A federated architecture for TC (and for all online editions?)
Over the last year we have progressively rolled out TC to more people, and more projects. There is now usually at least one person, and often three or more, logged in to the system and doing something. As a result, people really notice if the system goes down. And, alas, it does. Much of the time, it is not our fault -- as when someone somewhere decided it would be a good idea to install a patch in the cloud system on which our university hosts many of our research virtual servers. Down went our server, for nearly a week. Other times, there is some mysterious thing in the constellation of applications which compose TC which causes memory over-runs and down we go, again. This has led us to start thinking, hard, about what we can do to make TC as bullet proof and totally reliable as we can. One thing was clear: if TC in five years is relying totally on the Saskatchewan servers, it will be dead.
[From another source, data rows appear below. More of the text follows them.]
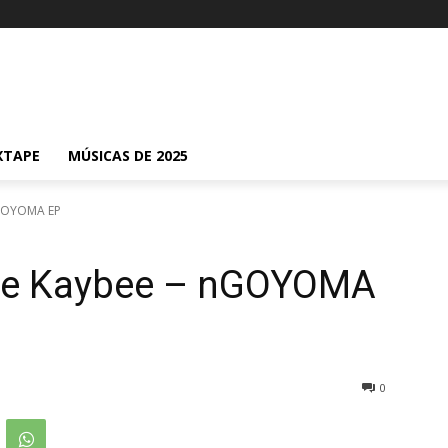
XTAPE
MÚSICAS DE 2025
nGOYOMA EP
nce Kaybee – nGOYOMA
0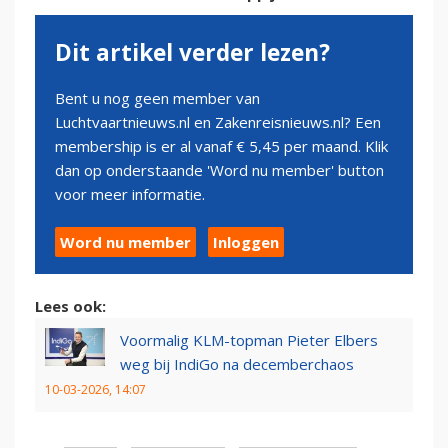
Dit artikel verder lezen?
Bent u nog geen member van
Luchtvaartnieuws.nl en Zakenreisnieuws.nl? Een
membership is er al vanaf € 5,45 per maand. Klik
dan op onderstaande 'Word nu member' button
voor meer informatie.
Word nu member
Inloggen
Lees ook:
Voormalig KLM-topman Pieter Elbers
weg bij IndiGo na decemberchaos
10-03-2026, 14:07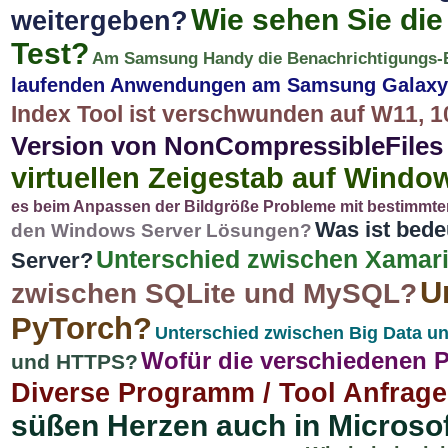
Wie sehen Sie di
weitergeben?
Test?
Am Samsung Handy die Benachrichtigungs-Er
laufenden Anwendungen am Samsung Galaxy
Index Tool ist verschwunden auf W11, 1
Version von NonCompressibleFiles 
virtuellen Zeigestab auf Wind
es beim Anpassen der Bildgröße Probleme mit bestimmte
Was ist bed
den Windows Server Lösungen?
Unterschied zwischen Xamari
Server?
U
zwischen SQLite und MySQL?
PyTorch?
Unterschied zwischen Big Data u
Wofür die verschiedenen 
und HTTPS?
Diverse Programm / Tool Anfrag
süßen Herzen auch in Microsof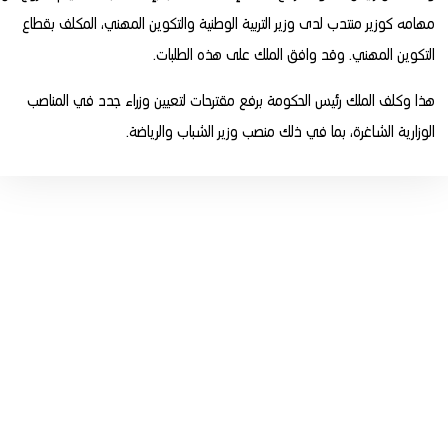
مهامه كوزير منتدب لدى وزير التربية الوطنية والتكوين المهني، المكلف بقطاع
التكوين المهني. وقد وافق الملك على هذه الطلبات.
هذا وكلف الملك رئيس الحكومة برفع مقترحات لتعيين وزراء جدد في المناصب
الوزارية الشاغرة، بما في ذلك منصب وزير الشباب والرياضة.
So here is our thinking about a solution. Clearly we need some kind of federation of servers, mirroring and backing each other up. This led us to look at how systems like Gmail and Facebook, etc, work: no matter where you log in from, you get to the latest version of your data — being served to you from multiple servers world wide. Google, Facebook, etc, are invisibly shuttling your data and you from server to server, between sessions and even within sessions. So that was the starting point of our thinking. But we realized we needed more than this. In Saskatchewan, we have built our own interfaces, for our own projects, accessible through a usask.ca web address; our Birmingham partners are also building their own interfaces, for their projects, accessible through bham.ac.uk addresses. We want our system to work so that should the Birmingham system go down, in mid-session, the user would be invisibly moved to the Saskatchewan system — still working through a bham.ac.uk address and interface, without any loss of time or data. And if both Saskatchewan and Birmingham are down, the user is moved to a server in Mexico, or somewhere else, again quite invisibly.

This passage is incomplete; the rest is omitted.